▶ [Data excerpts]:
■ ■ ■ ■

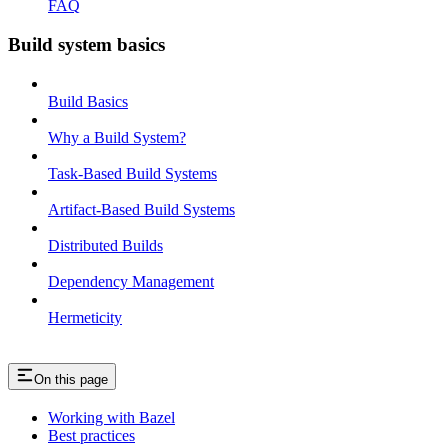
FAQ
Build system basics
Build Basics
Why a Build System?
Task-Based Build Systems
Artifact-Based Build Systems
Distributed Builds
Dependency Management
Hermeticity
On this page
Working with Bazel
Best practices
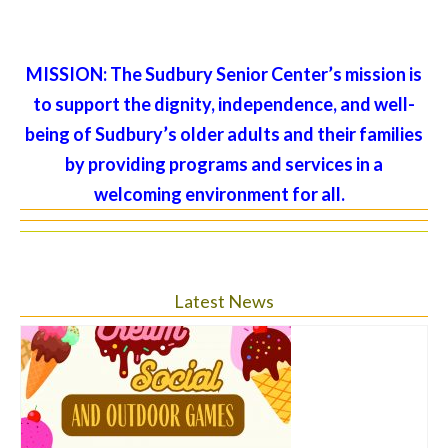
MISSION:
The Sudbury Senior Center’s mission is
to support the dignity, independence, and well-
being of Sudbury’s older adults and their families
by providing programs and services in a
welcoming environment for all.
Latest News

■ ■ ■ ■

▶ [What the task asks]: Set down all of the entries exactly. Leave the pictures out.

▶ [Reply to the task]:
FAQ
Build system basics
Build Basics
Why a Build System?
Task-Based Build Systems
Artifact-Based Build Systems
Distributed Builds
Dependency Management
Hermeticity
On this page
Working with Bazel
Best practices
MISSION:
The Sudbury Senior Center’s mission is
to support the dignity, independence, and well-
being of Sudbury’s older adults and their families
by providing programs and services in a
welcoming environment for all.
Latest News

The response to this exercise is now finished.